Given the records below, pull every line with the word "全部可领" into the answer.

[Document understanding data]
--------
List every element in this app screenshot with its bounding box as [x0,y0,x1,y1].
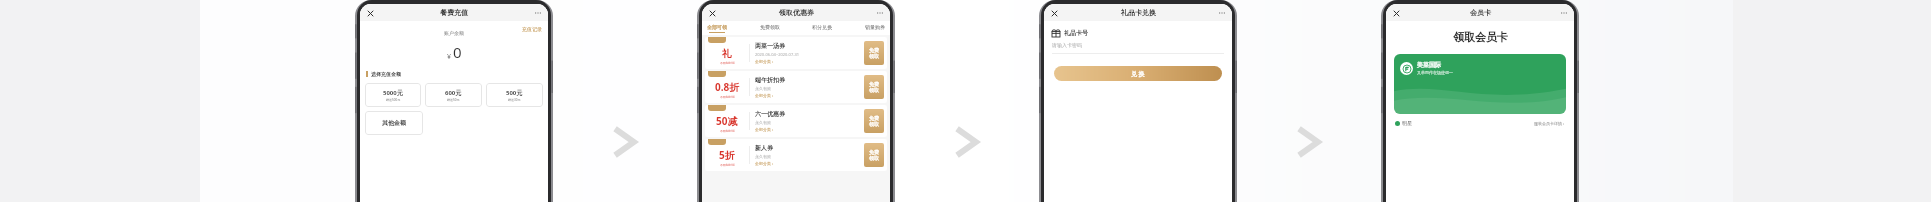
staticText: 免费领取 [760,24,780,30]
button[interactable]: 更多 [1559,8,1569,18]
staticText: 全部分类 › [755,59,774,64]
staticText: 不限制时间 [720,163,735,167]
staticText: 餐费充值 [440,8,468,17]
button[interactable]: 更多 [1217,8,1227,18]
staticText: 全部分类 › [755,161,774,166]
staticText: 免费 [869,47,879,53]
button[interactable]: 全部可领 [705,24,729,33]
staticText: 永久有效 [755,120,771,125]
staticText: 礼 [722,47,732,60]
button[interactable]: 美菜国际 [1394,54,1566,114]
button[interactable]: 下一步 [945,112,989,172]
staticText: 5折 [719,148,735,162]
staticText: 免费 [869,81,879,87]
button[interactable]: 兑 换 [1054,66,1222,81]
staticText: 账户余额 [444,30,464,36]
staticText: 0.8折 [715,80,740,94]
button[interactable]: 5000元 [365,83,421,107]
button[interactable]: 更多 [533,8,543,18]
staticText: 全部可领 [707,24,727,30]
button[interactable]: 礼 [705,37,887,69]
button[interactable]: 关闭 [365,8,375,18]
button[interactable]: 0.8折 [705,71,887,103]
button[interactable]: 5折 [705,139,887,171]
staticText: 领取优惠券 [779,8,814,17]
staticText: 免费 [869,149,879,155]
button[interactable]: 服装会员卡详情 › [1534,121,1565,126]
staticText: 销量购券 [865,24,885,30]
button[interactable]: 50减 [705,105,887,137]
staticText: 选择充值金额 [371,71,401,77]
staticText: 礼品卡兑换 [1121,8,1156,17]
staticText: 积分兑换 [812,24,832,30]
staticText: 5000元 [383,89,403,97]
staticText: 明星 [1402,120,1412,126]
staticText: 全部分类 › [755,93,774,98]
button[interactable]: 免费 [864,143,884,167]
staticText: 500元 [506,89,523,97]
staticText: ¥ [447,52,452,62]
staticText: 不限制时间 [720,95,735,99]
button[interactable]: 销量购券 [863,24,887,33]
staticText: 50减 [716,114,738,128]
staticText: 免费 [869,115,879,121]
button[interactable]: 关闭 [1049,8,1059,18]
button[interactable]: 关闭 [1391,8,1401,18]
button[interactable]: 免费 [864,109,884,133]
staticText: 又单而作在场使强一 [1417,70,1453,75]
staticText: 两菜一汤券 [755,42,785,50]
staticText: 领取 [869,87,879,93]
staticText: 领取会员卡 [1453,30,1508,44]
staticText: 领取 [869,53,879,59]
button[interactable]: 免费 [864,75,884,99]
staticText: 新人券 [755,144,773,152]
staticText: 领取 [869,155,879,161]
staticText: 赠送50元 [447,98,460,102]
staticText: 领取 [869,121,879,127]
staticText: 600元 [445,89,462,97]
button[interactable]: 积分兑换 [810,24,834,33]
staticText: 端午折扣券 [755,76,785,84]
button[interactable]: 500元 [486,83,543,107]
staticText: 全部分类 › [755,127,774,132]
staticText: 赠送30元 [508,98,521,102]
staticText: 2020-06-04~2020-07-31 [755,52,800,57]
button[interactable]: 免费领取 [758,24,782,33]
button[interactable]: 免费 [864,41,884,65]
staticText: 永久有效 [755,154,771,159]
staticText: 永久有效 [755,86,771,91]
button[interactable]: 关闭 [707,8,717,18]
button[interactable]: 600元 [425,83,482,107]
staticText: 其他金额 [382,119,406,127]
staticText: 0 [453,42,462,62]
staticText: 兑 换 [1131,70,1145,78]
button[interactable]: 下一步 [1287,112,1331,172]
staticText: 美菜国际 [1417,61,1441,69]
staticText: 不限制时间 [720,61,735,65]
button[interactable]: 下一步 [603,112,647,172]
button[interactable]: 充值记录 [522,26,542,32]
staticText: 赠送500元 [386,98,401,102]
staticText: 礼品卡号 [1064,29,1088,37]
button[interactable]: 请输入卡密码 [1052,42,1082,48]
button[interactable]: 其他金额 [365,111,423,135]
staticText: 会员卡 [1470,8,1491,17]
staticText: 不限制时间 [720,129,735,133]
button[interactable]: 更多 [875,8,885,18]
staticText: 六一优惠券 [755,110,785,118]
--------
#### [Task response]
button[interactable]: 全部可领 [705,24,729,33]
staticText: 全部可领 [707,24,727,30]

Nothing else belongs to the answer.